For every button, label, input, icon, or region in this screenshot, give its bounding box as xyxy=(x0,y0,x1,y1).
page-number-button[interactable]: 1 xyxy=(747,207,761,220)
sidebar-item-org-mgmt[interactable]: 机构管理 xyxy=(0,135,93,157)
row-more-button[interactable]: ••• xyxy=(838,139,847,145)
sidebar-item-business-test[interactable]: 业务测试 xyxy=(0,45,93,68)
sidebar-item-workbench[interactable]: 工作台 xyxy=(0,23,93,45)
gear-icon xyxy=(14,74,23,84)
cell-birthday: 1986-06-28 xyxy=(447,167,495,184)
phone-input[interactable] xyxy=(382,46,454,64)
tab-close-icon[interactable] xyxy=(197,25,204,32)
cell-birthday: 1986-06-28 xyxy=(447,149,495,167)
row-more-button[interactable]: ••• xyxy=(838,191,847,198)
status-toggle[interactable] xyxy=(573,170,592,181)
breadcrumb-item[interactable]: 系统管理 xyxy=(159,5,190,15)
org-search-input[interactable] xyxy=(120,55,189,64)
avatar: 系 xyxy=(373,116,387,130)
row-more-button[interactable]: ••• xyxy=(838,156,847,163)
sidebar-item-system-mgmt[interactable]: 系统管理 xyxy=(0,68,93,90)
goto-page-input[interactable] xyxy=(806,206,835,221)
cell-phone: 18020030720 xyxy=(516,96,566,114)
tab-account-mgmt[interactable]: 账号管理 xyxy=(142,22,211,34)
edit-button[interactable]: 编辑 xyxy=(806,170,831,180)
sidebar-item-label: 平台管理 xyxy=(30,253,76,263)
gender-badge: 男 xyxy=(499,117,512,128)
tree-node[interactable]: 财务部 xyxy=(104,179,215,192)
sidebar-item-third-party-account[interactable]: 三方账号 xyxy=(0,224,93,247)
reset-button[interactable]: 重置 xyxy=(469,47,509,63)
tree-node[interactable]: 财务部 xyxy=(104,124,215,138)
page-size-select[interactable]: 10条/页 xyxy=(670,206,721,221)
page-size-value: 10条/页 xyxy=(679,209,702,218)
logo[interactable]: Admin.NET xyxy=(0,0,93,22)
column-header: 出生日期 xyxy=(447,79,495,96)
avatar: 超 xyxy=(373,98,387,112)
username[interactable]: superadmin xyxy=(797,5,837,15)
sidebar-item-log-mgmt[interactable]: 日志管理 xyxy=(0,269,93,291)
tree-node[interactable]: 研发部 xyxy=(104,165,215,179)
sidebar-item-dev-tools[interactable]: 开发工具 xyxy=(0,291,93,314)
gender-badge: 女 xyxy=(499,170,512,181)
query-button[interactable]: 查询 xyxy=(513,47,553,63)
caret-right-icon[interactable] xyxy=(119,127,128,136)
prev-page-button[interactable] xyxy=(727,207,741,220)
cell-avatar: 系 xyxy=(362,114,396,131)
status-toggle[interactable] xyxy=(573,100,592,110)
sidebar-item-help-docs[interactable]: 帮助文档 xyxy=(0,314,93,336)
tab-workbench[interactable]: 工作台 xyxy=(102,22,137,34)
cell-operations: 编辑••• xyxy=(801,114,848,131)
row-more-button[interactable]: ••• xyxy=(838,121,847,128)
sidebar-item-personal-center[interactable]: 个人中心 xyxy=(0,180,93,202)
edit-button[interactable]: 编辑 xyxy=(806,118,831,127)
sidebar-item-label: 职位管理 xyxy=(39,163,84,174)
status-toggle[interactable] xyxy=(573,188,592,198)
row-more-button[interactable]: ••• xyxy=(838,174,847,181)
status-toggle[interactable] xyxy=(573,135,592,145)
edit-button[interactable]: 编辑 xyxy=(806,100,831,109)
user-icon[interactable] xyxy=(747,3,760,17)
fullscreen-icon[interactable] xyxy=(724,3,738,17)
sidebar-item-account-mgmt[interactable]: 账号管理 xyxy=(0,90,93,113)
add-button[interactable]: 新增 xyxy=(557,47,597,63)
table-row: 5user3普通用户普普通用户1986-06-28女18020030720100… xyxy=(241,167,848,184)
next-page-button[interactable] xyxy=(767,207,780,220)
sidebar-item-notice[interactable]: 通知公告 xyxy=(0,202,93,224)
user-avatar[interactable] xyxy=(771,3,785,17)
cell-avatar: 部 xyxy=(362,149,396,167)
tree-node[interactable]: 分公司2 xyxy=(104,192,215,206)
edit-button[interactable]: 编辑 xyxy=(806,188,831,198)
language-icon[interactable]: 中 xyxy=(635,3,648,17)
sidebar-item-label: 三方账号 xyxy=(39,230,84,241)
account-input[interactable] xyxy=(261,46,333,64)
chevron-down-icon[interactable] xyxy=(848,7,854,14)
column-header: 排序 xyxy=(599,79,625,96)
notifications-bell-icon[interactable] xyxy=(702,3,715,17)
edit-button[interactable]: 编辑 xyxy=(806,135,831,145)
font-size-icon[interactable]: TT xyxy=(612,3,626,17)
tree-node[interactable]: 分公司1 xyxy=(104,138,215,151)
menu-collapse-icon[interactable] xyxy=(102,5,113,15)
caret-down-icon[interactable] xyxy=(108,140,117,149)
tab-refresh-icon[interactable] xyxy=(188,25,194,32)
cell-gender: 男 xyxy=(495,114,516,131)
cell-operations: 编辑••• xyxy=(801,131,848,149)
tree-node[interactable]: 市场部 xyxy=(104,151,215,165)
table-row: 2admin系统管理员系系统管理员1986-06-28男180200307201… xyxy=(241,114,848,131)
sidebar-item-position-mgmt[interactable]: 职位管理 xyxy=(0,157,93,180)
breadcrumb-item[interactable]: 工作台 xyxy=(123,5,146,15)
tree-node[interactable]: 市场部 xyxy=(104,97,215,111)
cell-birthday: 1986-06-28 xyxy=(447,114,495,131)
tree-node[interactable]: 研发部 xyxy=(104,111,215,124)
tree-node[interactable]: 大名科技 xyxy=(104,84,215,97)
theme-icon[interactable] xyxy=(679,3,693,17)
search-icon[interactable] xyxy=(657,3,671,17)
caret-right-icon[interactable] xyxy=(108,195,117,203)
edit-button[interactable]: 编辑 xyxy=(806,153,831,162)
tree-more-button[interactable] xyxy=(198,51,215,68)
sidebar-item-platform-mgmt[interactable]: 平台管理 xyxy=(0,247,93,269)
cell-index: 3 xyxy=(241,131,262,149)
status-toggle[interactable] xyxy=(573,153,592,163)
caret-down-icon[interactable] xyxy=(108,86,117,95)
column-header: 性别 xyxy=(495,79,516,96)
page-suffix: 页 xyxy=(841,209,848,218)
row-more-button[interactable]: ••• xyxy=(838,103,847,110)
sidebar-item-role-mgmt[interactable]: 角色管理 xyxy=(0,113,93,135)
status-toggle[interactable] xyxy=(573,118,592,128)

**Problem to solve**.
Tally the lines of the listing that contain "职位管理" and give the tally alone.

**Answer to this exercise**.
2